## REQUIRED ACTION
Restate verbatim the span of lines below between the line with "phạm vi áp dụng" and the line with "Xây dựng Thái Hà", including those two lines, and only that span.

[Records drawn from a dataset]
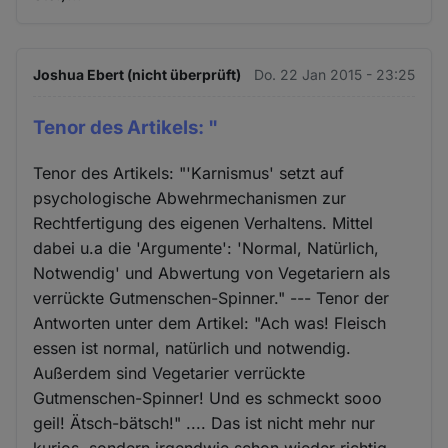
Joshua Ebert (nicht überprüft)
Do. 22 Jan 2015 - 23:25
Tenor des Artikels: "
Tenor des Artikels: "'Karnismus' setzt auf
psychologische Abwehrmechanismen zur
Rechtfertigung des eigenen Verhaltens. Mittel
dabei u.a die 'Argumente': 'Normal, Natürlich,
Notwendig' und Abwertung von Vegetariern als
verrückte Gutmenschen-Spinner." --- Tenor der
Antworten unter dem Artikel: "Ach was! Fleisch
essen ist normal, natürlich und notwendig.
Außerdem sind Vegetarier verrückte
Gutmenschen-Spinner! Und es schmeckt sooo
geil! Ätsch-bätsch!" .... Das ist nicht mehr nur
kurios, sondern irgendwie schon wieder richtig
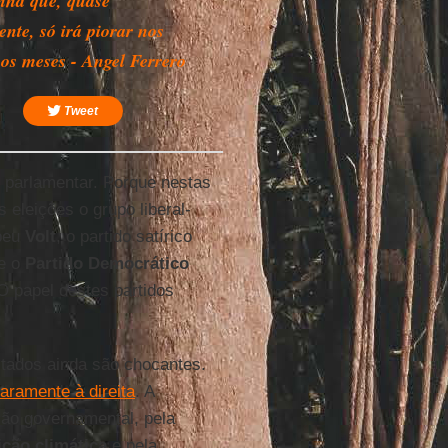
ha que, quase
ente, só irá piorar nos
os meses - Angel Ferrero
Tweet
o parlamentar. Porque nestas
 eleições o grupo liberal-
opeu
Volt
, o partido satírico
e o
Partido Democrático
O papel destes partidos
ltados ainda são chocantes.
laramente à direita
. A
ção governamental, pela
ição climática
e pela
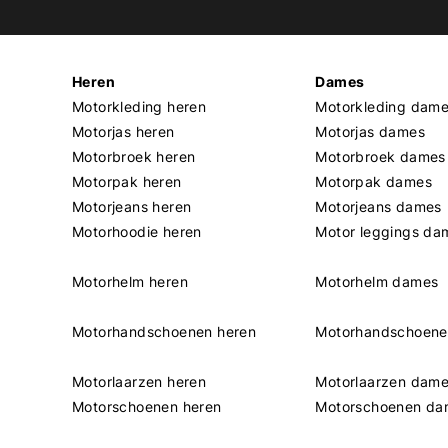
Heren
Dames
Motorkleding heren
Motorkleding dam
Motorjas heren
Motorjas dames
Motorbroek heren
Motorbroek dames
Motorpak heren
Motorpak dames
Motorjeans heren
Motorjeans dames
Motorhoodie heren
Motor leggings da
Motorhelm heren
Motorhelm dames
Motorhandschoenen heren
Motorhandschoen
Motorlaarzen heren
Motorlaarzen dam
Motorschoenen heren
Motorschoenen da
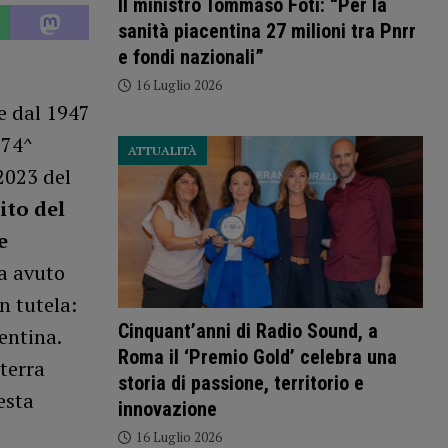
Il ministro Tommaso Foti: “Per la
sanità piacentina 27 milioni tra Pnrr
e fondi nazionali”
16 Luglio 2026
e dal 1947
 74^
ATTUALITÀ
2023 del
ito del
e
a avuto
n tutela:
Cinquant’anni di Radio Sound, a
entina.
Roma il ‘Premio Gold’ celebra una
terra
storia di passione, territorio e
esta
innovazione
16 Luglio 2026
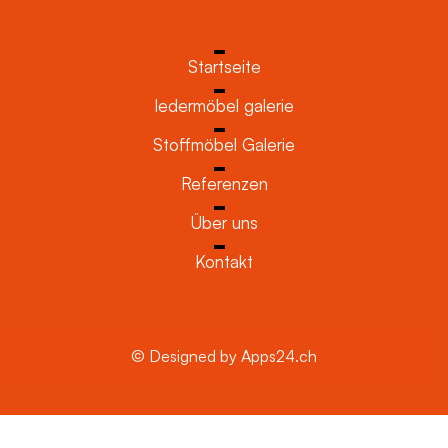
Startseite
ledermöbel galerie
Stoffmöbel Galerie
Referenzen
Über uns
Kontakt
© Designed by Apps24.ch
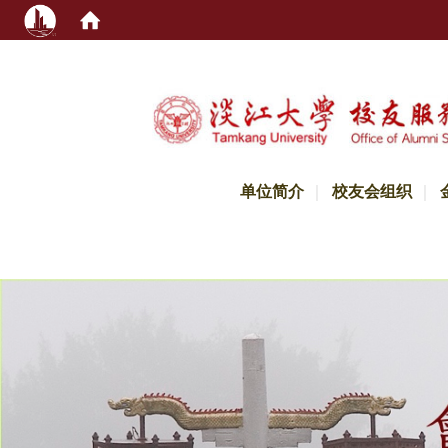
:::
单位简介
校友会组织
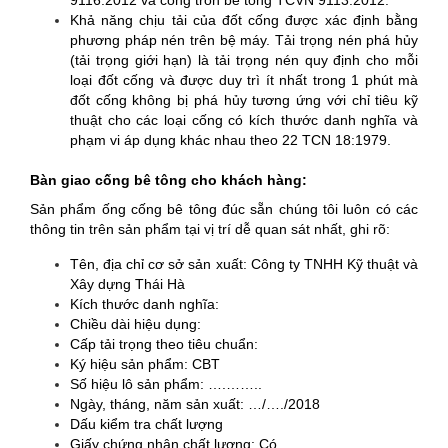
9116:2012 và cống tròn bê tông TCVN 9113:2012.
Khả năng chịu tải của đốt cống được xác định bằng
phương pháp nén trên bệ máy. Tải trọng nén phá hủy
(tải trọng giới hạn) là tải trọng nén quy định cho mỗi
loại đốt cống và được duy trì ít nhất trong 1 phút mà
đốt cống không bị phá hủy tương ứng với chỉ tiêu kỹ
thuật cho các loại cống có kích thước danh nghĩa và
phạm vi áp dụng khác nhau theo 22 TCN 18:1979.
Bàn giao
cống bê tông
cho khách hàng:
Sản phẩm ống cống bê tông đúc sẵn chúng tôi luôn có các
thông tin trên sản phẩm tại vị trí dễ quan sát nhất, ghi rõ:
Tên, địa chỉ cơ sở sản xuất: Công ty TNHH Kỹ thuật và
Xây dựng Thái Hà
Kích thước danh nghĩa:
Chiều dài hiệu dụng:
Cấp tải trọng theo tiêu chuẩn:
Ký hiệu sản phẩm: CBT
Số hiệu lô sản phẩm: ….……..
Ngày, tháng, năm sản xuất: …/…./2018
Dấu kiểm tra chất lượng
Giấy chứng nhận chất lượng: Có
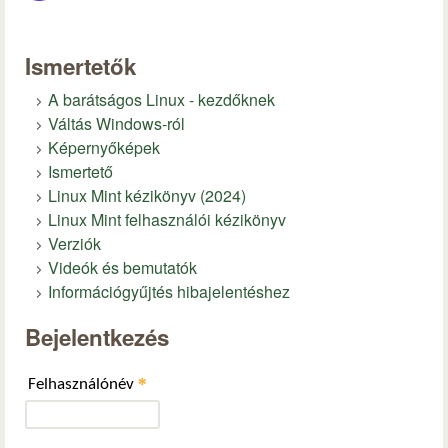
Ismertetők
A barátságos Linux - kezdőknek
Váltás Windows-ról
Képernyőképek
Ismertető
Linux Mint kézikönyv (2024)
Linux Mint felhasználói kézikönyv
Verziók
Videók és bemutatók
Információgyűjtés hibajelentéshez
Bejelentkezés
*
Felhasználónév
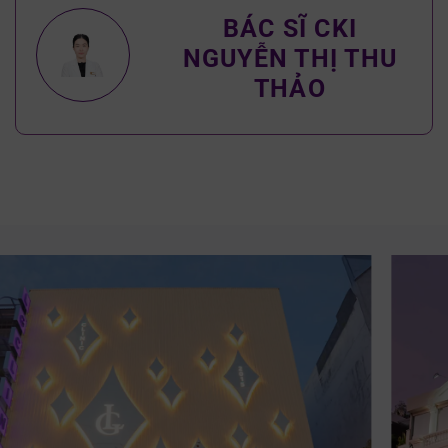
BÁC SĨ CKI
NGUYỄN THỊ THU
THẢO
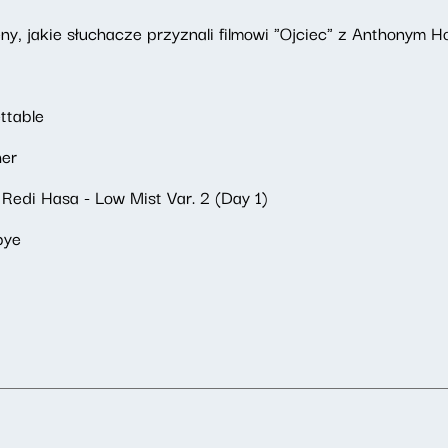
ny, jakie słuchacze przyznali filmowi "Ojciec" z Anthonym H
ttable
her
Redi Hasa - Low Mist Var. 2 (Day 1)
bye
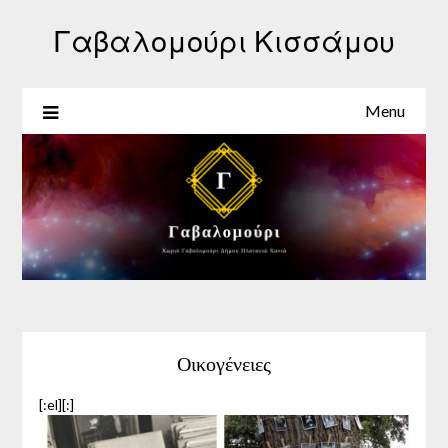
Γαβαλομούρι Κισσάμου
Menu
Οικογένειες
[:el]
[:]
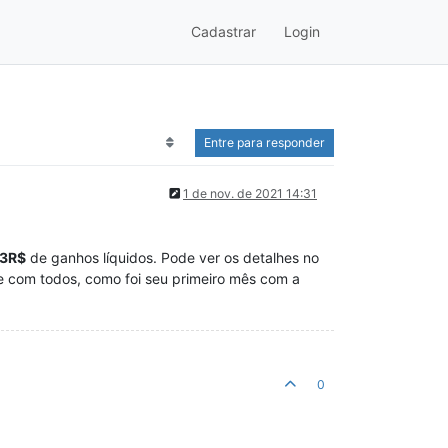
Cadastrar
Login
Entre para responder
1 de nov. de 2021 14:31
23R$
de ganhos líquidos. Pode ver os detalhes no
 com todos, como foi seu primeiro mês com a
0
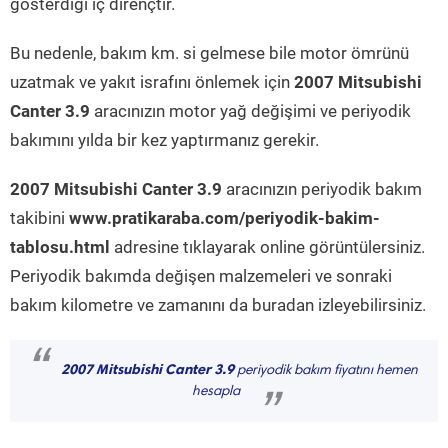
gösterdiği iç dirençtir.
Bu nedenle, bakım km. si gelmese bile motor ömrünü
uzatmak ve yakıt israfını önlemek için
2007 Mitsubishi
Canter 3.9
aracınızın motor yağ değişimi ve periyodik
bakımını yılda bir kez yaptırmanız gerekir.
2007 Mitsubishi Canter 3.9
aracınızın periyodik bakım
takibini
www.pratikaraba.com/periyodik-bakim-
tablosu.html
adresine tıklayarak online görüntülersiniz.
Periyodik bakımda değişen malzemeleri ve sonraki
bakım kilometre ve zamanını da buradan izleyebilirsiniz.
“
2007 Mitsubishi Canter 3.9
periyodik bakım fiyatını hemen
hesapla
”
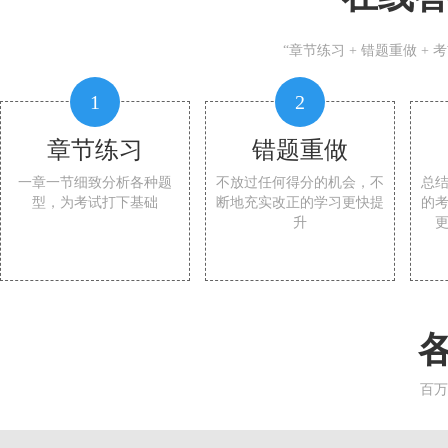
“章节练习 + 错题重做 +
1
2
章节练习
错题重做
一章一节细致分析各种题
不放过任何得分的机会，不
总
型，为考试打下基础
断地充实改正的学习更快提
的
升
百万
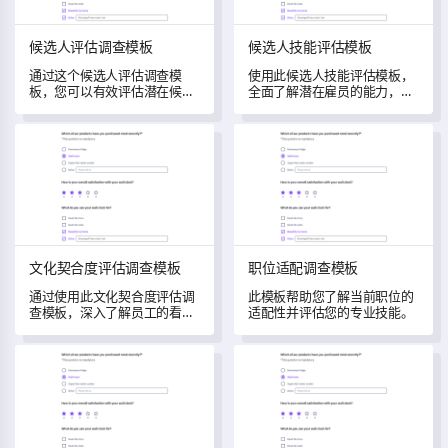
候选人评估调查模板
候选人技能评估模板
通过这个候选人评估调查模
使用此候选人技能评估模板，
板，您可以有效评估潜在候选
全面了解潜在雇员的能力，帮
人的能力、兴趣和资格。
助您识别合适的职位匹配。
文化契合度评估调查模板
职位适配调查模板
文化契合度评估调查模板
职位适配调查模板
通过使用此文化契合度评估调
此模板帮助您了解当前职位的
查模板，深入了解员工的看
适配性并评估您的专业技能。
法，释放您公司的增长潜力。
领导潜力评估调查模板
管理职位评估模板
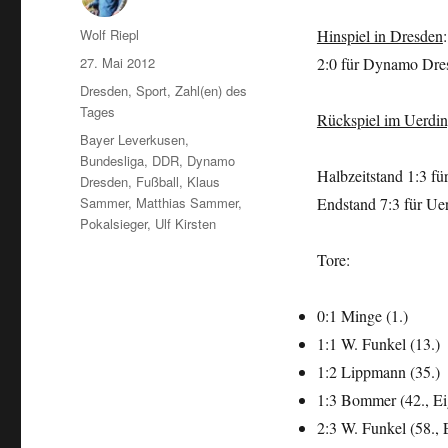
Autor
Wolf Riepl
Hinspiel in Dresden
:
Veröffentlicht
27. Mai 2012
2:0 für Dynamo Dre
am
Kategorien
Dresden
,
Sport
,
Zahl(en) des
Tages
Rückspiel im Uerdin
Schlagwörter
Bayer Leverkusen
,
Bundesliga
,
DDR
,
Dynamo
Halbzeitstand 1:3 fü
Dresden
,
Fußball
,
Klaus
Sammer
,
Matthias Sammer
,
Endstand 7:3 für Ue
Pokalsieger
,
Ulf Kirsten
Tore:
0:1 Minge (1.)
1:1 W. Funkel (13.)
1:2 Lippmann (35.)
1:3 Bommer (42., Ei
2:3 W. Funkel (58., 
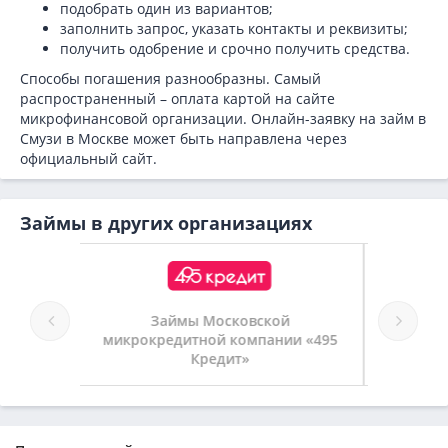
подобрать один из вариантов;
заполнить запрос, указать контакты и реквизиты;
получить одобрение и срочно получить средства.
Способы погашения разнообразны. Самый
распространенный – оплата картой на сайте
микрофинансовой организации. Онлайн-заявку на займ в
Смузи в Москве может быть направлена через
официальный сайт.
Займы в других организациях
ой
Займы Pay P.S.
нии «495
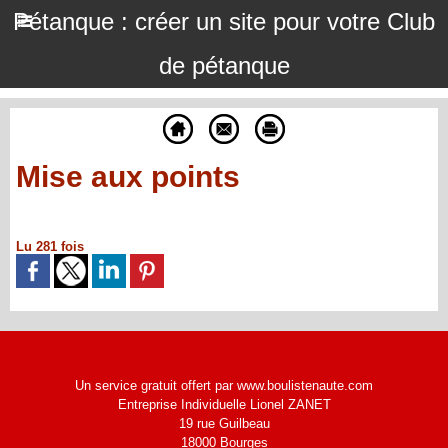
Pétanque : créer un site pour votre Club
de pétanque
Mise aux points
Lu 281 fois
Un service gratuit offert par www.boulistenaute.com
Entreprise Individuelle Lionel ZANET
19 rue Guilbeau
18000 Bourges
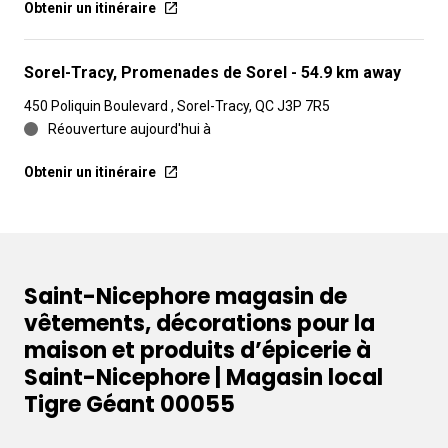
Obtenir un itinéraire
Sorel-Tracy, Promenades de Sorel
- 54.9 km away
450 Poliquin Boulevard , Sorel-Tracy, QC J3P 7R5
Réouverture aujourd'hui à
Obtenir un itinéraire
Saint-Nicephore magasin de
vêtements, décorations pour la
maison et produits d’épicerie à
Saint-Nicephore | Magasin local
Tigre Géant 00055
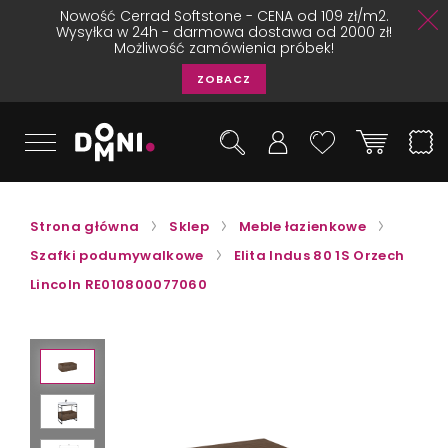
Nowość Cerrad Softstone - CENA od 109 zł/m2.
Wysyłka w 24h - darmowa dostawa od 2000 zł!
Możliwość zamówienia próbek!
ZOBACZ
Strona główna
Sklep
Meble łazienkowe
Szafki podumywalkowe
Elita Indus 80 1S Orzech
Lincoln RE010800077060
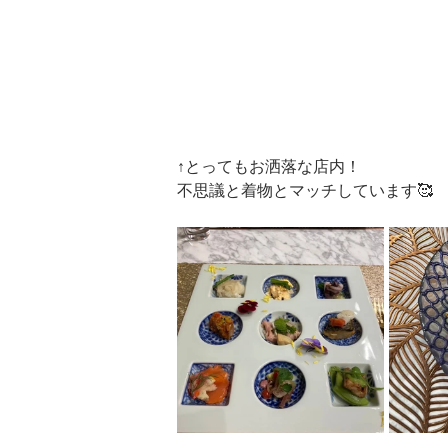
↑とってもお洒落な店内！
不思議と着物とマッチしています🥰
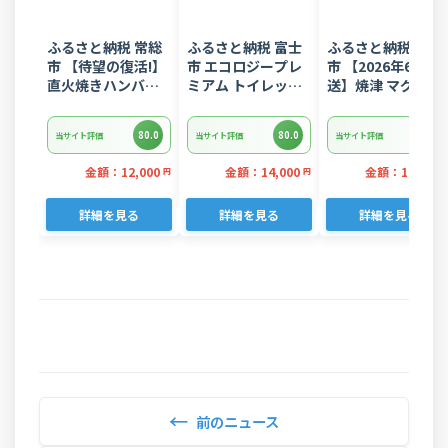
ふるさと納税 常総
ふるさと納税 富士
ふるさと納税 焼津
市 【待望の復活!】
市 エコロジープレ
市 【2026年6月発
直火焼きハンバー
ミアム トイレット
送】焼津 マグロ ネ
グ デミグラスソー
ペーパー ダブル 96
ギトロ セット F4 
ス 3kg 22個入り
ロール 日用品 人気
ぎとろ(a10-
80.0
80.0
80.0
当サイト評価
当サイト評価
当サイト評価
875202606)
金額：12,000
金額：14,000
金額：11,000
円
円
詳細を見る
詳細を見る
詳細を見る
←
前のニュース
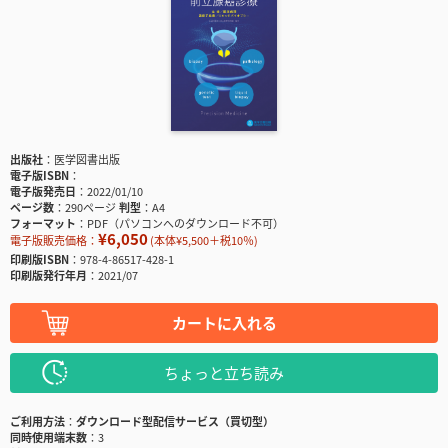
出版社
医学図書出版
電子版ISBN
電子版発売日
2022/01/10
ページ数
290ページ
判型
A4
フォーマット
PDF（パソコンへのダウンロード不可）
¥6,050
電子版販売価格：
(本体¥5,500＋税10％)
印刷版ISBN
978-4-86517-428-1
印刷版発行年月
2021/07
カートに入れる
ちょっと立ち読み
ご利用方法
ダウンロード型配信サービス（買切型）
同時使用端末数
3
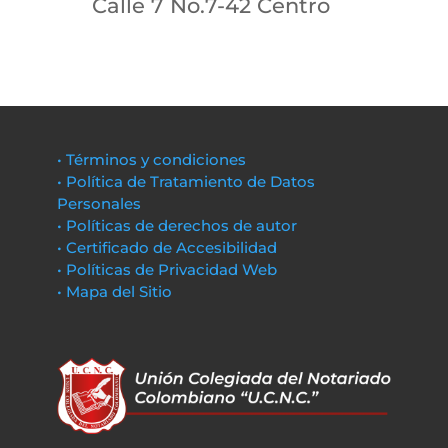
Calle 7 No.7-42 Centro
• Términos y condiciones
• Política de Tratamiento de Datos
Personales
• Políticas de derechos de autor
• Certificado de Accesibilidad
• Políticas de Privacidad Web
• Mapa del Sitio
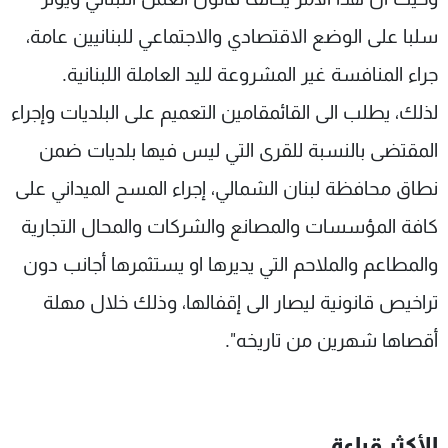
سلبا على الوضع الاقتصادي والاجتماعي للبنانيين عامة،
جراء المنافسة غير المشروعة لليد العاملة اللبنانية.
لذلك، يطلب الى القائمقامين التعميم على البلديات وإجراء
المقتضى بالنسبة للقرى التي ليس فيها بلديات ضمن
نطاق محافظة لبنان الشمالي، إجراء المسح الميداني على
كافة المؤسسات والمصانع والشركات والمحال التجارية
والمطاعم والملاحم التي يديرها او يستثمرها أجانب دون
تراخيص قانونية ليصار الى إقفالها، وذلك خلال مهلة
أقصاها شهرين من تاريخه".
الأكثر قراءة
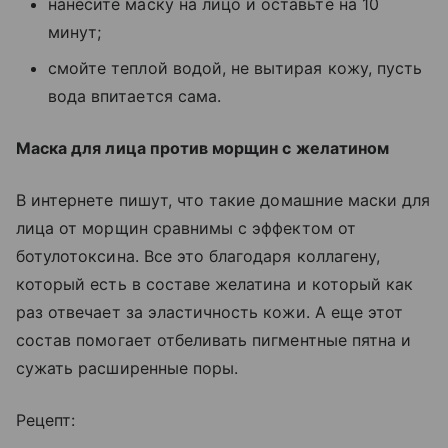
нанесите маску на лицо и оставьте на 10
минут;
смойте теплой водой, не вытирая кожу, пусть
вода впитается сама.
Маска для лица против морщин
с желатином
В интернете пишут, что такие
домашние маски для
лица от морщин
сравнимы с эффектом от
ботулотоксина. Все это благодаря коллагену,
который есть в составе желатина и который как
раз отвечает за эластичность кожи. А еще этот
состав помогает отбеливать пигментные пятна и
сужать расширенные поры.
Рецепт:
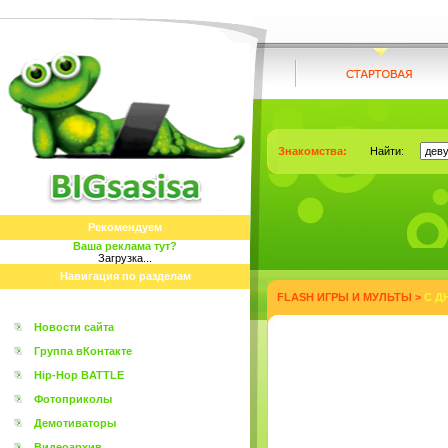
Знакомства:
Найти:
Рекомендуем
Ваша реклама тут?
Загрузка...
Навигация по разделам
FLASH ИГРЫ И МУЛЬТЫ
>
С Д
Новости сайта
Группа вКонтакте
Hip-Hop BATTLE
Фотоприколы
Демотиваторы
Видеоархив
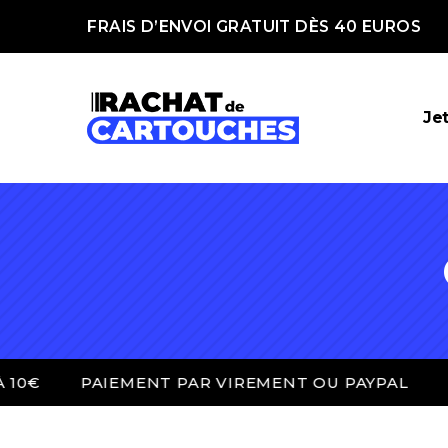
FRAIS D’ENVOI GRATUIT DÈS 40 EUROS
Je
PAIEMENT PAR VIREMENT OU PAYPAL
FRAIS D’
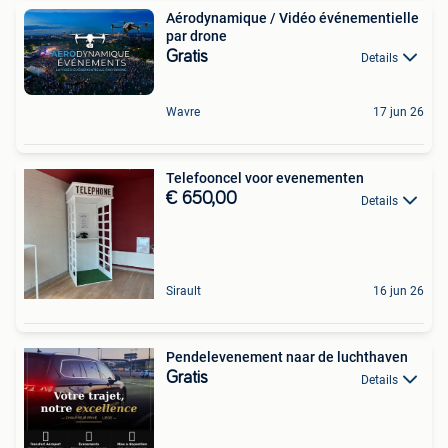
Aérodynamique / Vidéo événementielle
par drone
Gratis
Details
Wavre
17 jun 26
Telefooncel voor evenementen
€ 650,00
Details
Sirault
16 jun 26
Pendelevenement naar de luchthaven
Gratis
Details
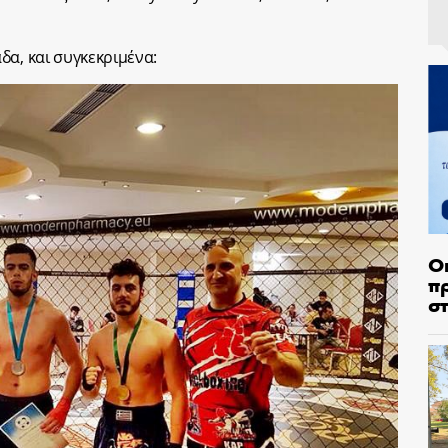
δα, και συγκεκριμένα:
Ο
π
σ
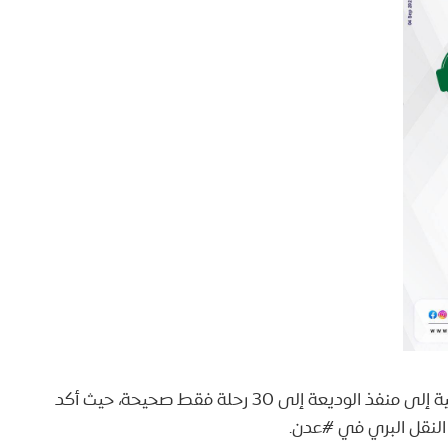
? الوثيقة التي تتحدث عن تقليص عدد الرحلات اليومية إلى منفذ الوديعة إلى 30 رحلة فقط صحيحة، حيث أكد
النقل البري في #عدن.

## EXERCISE ANSWER
phạm vi áp dụng khác nhau theo 22 TCN 18:1979.
Bàn giao
cống bê tông
cho khách hàng:
Sản phẩm ống cống bê tông đúc sẵn chúng tôi luôn có các
thông tin trên sản phẩm tại vị trí dễ quan sát nhất, ghi rõ:
Tên, địa chỉ cơ sở sản xuất: Công ty TNHH Kỹ thuật và
Xây dựng Thái Hà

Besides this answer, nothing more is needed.